How To Pay A Credit Card Bill | Bankrate? ›

Set up automatic payments.

If you want to make sure you pay your credit card bill on time every month, automatic payments are one of the best ways to get the job done. When you set up autopay, money is automatically withdrawn from your bank account to make your credit card payment.

What is the easiest way to pay a credit card bill? ›

Set up automatic payments.

If you want to make sure you pay your credit card bill on time every month, automatic payments are one of the best ways to get the job done. When you set up autopay, money is automatically withdrawn from your bank account to make your credit card payment.

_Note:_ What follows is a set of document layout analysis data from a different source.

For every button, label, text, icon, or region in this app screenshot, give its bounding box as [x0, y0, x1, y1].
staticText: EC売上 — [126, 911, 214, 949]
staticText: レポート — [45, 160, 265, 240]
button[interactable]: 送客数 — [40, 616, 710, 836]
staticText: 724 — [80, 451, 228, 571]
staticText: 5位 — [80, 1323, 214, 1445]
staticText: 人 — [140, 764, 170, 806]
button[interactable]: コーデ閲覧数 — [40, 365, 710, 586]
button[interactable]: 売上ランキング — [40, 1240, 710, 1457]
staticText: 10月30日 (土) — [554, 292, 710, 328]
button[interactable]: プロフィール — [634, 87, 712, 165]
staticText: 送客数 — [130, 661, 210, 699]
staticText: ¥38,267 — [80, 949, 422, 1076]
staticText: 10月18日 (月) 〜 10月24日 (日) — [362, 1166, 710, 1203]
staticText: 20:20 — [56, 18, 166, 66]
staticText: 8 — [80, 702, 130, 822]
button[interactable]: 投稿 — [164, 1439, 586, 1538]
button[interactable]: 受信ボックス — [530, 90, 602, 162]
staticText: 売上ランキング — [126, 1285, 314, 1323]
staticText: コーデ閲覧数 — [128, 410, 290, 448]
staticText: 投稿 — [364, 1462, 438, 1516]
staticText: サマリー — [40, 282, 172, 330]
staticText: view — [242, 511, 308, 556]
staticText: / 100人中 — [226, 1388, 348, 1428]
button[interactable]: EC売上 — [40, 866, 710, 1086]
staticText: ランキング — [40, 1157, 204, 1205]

What is the biggest mistake you can make when using a credit card? ›

Not paying on time

Sometimes, schedules are busy and budgets are tight. But it's best to always pay at least part of your credit card bill on time. Missing or late credit card payments can have a big impact on your credit score and fees.

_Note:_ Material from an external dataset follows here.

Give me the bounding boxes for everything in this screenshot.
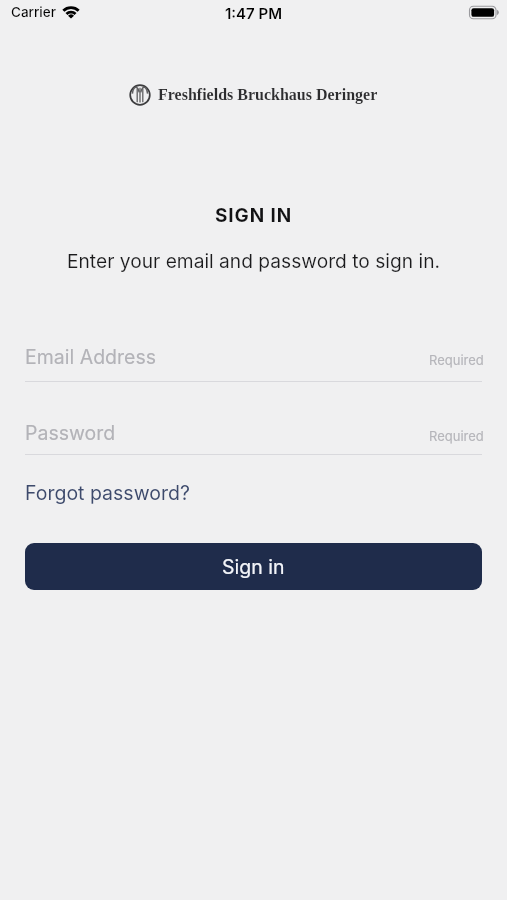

What is the number 1 rule of using credit cards? ›

Pay your balance every month

Paying the balance in full has great benefits. If you wait to pay the balance or only make the minimum payment it accrues interest. If you let this continue it can potentially get out of hand and lead to debt. Missing a payment can not only accrue interest but hurt your credit score.

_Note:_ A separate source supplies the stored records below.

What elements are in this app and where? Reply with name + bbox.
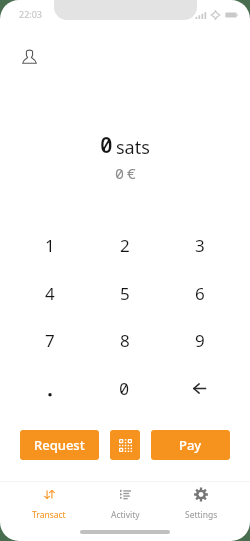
staticText: 8 bbox=[120, 329, 130, 352]
staticText: Request bbox=[34, 436, 85, 454]
button[interactable]: Request bbox=[20, 430, 99, 460]
staticText: 22:03 bbox=[19, 8, 43, 20]
other: Backspace bbox=[190, 378, 210, 398]
button[interactable]: 4 bbox=[13, 269, 87, 317]
button[interactable]: Decimal point bbox=[13, 364, 87, 412]
button[interactable]: 0 bbox=[87, 364, 162, 412]
button[interactable]: 8 bbox=[87, 316, 162, 364]
button[interactable]: Pay bbox=[151, 430, 230, 460]
staticText: 6 bbox=[195, 282, 205, 305]
staticText: Transact bbox=[32, 509, 66, 521]
button[interactable]: Scan QR code bbox=[110, 430, 140, 460]
other: Decimal point bbox=[40, 378, 60, 398]
button[interactable]: Backspace bbox=[162, 364, 237, 412]
button[interactable]: 9 bbox=[162, 316, 237, 364]
button[interactable]: 6 bbox=[162, 269, 237, 317]
staticText: sats bbox=[116, 135, 150, 160]
staticText: Activity bbox=[111, 509, 140, 521]
staticText: 5 bbox=[120, 282, 130, 305]
staticText: Settings bbox=[185, 509, 218, 521]
button[interactable]: Profile bbox=[15, 42, 43, 70]
staticText: Pay bbox=[179, 436, 202, 454]
staticText: 0 bbox=[119, 377, 130, 400]
button[interactable]: 3 bbox=[162, 221, 237, 269]
staticText: 3 bbox=[195, 234, 205, 257]
staticText: 0 bbox=[115, 163, 125, 183]
staticText: 2 bbox=[120, 234, 130, 257]
button[interactable]: Transact bbox=[11, 482, 87, 527]
button[interactable]: 5 bbox=[87, 269, 162, 317]
button[interactable]: Activity bbox=[87, 482, 163, 527]
staticText: € bbox=[127, 163, 136, 183]
staticText: 0 bbox=[100, 131, 113, 160]
staticText: 4 bbox=[45, 282, 55, 305]
staticText: 9 bbox=[195, 329, 205, 352]
staticText: 1 bbox=[45, 234, 55, 257]
button[interactable]: 7 bbox=[13, 316, 87, 364]
button[interactable]: 2 bbox=[87, 221, 162, 269]
staticText: 7 bbox=[45, 329, 55, 352]
button[interactable]: 1 bbox=[13, 221, 87, 269]
button[interactable]: Settings bbox=[163, 482, 239, 527]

How to pay credit card smartly? ›

The best way to use a credit card is to avoid paying interest by paying off the balance every month on time. Interest rates, known with credit cards as annual percentage rates, apply to purchases, cash advances and balance transfers for most credit cards.

How to pay a credit card bill strategically? ›

Try the avalanche method

Make the minimum monthly payment on each, but throw all your extra cash at the highest interest debt. This is sometimes called the debt avalanche method of repayment — “avalanche,” because you're prioritizing taking down your most expensive debts in the long term first.

What is the best payment method for credit cards? ›

The best way to pay credit card bills is online with automatic monthly payments deducted from a checking account. This minimizes the chances of missing a credit card payment due date, and it can also help cardholders avoid interest charges, depending on the type of payment scheduled.

What is the 2 3 4 rule for credit cards? ›

The 2/3/4 rule: According to this rule, applicants are limited to two new cards in a 30-day period, three new cards in a 12-month period and four new cards in a 24-month period. The six-month or one-year rule: Some issuers may only let borrowers open a new credit card account once every six months or once a year.

What is the golden rule of credit cards? ›

Pay Off Your Balance

The golden rule of credit card usage is to do everything you can to pay off your entire balance each month. If you can do this, you won't be charged any interest.

What is the 5 24 rule for credit cards? ›

What is the 5/24 rule? Many card issuers have criteria for who can qualify for new accounts, but Chase is perhaps the most strict. Chase's 5/24 rule means that you can't be approved for most Chase cards if you've opened five or more personal credit cards (from any card issuer) within the past 24 months.

What is the credit card pay trick? ›

Using the 15/3 credit card hack to boost your credit score. The 15/3 credit card hack suggests making two payments per billing cycle: one 15 days before the due date and another three days before.

How long will it take to pay off $20,000 in credit card debt? ›

It will take 47 months to pay off $20,000 with payments of $600 per month, assuming the average credit card APR of around 18%. The time it takes to repay a balance depends on how often you make payments, how big your payments are and what the interest rate charged by the lender is.

Can a bank take money from your account to pay a credit card? ›

For example, federal law won't allow a bank to offset your deposit account to pay off your consumer credit card account.

How to pay off $4000 in credit card debt? ›

To pay off $4,000 in credit card debt within 36 months, you will need to pay $145 per month, assuming an APR of 18%. You would incur $1,215 in interest charges during that time, but you could avoid much of this extra cost and pay off your debt faster by using a 0% APR balance transfer credit card.